__Exercise directions__: Every record that follows is to be copied exactly, with the pictures omitted.

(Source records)
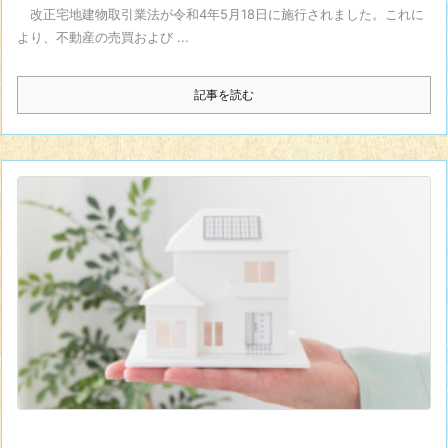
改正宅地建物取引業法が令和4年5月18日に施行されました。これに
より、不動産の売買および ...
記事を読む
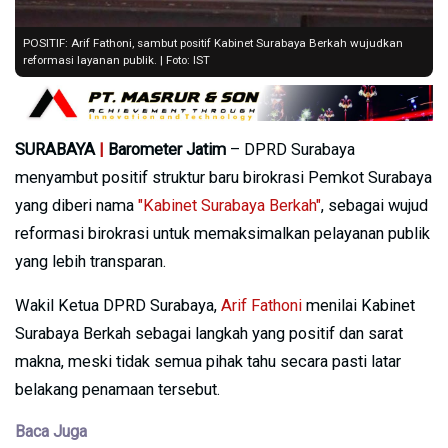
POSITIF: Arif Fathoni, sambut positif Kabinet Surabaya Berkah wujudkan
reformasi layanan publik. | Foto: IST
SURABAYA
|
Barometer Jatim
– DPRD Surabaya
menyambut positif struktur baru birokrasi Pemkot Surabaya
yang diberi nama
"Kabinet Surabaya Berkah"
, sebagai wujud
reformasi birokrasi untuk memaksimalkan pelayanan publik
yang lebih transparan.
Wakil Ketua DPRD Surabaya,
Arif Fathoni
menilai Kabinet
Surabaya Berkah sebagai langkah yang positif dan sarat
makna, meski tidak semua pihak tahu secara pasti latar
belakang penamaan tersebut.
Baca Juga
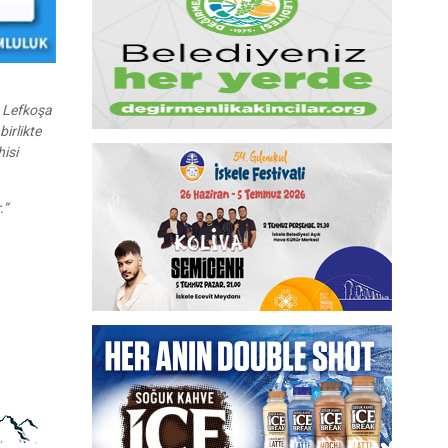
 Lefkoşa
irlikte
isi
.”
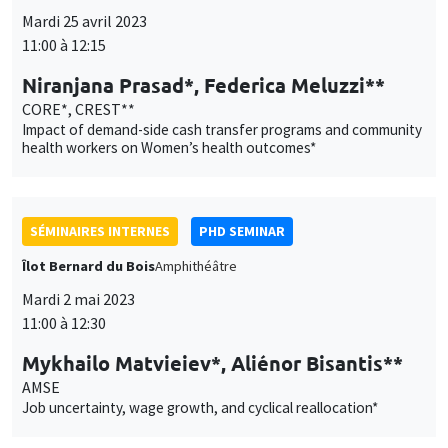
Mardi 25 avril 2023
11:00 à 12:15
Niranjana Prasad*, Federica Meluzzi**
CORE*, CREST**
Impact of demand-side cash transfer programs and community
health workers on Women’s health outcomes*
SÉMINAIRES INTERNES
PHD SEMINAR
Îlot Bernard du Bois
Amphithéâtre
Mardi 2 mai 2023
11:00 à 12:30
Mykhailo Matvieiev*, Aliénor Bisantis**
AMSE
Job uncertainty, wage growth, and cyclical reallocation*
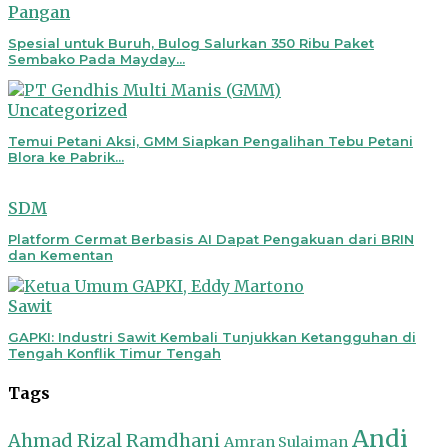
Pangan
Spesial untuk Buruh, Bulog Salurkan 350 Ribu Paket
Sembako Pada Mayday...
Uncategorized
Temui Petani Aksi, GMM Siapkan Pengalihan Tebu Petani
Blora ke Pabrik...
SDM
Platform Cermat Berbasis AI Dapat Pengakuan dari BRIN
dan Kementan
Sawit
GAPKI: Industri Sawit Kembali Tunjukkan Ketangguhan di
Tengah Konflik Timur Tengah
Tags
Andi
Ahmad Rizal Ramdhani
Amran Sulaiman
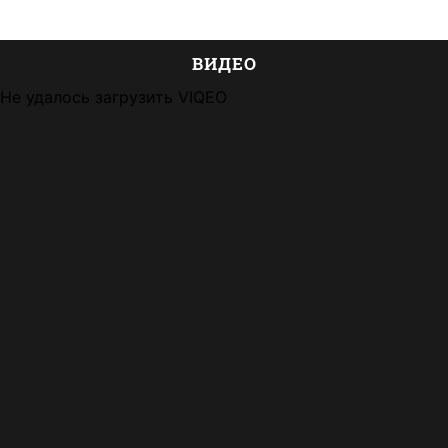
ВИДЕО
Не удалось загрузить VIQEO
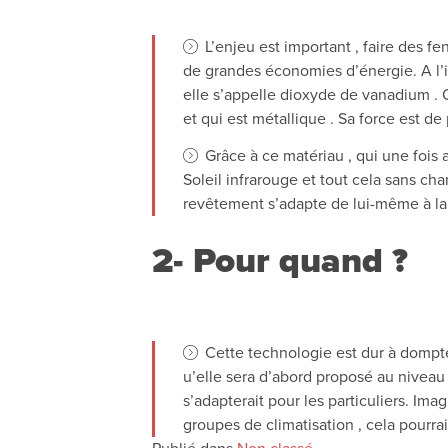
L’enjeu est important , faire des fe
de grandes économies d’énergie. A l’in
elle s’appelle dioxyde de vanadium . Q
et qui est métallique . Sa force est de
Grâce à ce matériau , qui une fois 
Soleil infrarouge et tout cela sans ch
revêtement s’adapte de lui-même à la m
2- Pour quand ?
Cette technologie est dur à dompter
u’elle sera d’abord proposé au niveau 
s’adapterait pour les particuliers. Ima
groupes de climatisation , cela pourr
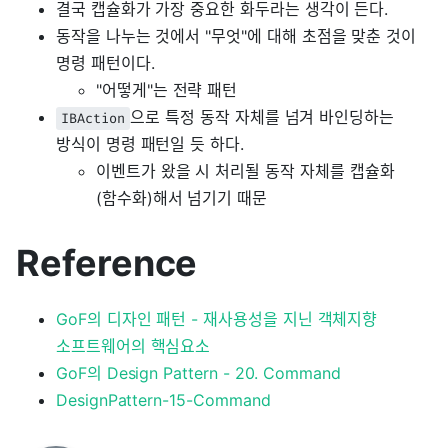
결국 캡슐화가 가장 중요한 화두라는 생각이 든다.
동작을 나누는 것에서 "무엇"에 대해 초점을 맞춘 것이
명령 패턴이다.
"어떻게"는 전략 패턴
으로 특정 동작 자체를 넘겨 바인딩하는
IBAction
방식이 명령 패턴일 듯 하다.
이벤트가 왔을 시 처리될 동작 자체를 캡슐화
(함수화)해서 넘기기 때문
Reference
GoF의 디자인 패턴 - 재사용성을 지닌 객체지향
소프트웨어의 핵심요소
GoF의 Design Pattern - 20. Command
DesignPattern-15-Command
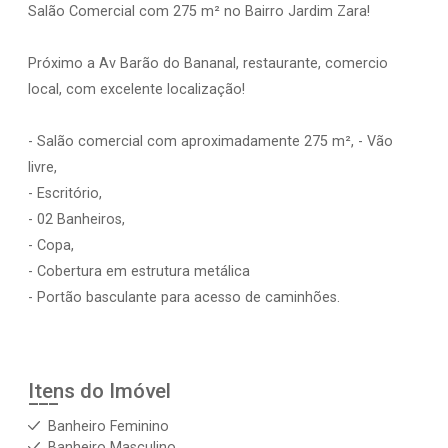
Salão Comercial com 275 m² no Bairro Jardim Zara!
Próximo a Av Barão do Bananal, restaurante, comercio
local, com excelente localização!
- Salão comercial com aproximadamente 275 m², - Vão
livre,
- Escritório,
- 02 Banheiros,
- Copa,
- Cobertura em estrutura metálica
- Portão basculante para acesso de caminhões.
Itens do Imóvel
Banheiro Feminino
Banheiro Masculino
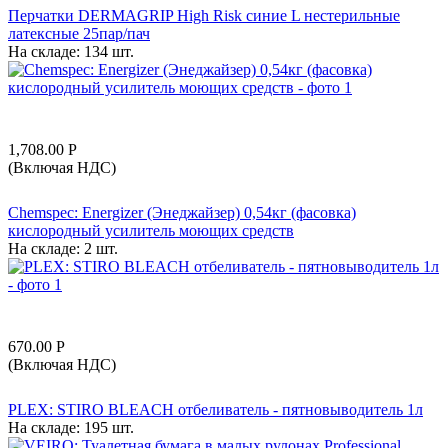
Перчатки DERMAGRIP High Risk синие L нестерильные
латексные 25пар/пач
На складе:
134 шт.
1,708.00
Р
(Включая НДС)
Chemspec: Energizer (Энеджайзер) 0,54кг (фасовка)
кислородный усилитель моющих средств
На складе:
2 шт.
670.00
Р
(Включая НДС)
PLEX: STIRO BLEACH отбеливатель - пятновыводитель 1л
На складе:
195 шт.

__Task response__:
改正宅地建物取引業法が令和4年5月18日に施行されました。これに
より、不動産の売買および ...
記事を読む
POSITIF: Arif Fathoni, sambut positif Kabinet Surabaya Berkah wujudkan
reformasi layanan publik. | Foto: IST
SURABAYA
|
Barometer Jatim
– DPRD Surabaya
menyambut positif struktur baru birokrasi Pemkot Surabaya
yang diberi nama
"Kabinet Surabaya Berkah"
, sebagai wujud
reformasi birokrasi untuk memaksimalkan pelayanan publik
yang lebih transparan.
Wakil Ketua DPRD Surabaya,
Arif Fathoni
menilai Kabinet
Surabaya Berkah sebagai langkah yang positif dan sarat
makna, meski tidak semua pihak tahu secara pasti latar
belakang penamaan tersebut.
Baca Juga
 Lefkoşa
irlikte
isi
.”
Mardi 25 avril 2023
11:00 à 12:15
Niranjana Prasad*, Federica Meluzzi**
CORE*, CREST**
Impact of demand-side cash transfer programs and community
health workers on Women’s health outcomes*
SÉMINAIRES INTERNES
PHD SEMINAR
Îlot Bernard du Bois
Amphithéâtre
Mardi 2 mai 2023
11:00 à 12:30
Mykhailo Matvieiev*, Aliénor Bisantis**
AMSE
Job uncertainty, wage growth, and cyclical reallocation*
Pangan
Spesial untuk Buruh, Bulog Salurkan 350 Ribu Paket
Sembako Pada Mayday...
Uncategorized
Temui Petani Aksi, GMM Siapkan Pengalihan Tebu Petani
Blora ke Pabrik...
SDM
Platform Cermat Berbasis AI Dapat Pengakuan dari BRIN
dan Kementan
Sawit
GAPKI: Industri Sawit Kembali Tunjukkan Ketangguhan di
Tengah Konflik Timur Tengah
Tags
Andi
Ahmad Rizal Ramdhani
Amran Sulaiman
ВИДЕО
Не удалось загрузить VIQEO
L’enjeu est important , faire des fe
de grandes économies d’énergie. A l’in
elle s’appelle dioxyde de vanadium . Q
et qui est métallique . Sa force est de
Grâce à ce matériau , qui une fois 
Soleil infrarouge et tout cela sans ch
revêtement s’adapte de lui-même à la m
2- Pour quand ?
Cette technologie est dur à dompter
u’elle sera d’abord proposé au niveau 
s’adapterait pour les particuliers. Ima
groupes de climatisation , cela pourr
결국 캡슐화가 가장 중요한 화두라는 생각이 든다.
동작을 나누는 것에서 "무엇"에 대해 초점을 맞춘 것이
명령 패턴이다.
"어떻게"는 전략 패턴
으로 특정 동작 자체를 넘겨 바인딩하는
IBAction
방식이 명령 패턴일 듯 하다.
이벤트가 왔을 시 처리될 동작 자체를 캡슐화
(함수화)해서 넘기기 때문
Reference
GoF의 디자인 패턴 - 재사용성을 지닌 객체지향
소프트웨어의 핵심요소
GoF의 Design Pattern - 20. Command
DesignPattern-15-Command
Salão Comercial com 275 m² no Bairro Jardim Zara!
Próximo a Av Barão do Bananal, restaurante, comercio
local, com excelente localização!
- Salão comercial com aproximadamente 275 m², - Vão
livre,
- Escritório,
- 02 Banheiros,
- Copa,
- Cobertura em estrutura metálica
- Portão basculante para acesso de caminhões.
Itens do Imóvel
Banheiro Feminino
Banheiro Masculino
Перчатки DERMAGRIP High Risk синие L нестерильные
латексные 25пар/пач
На складе:
134 шт.
1,708.00
Р
(Включая НДС)
Chemspec: Energizer (Энеджайзер) 0,54кг (фасовка)
кислородный усилитель моющих средств
На складе:
2 шт.
670.00
Р
(Включая НДС)
PLEX: STIRO BLEACH отбеливатель - пятновыводитель 1л
На складе:
195 шт.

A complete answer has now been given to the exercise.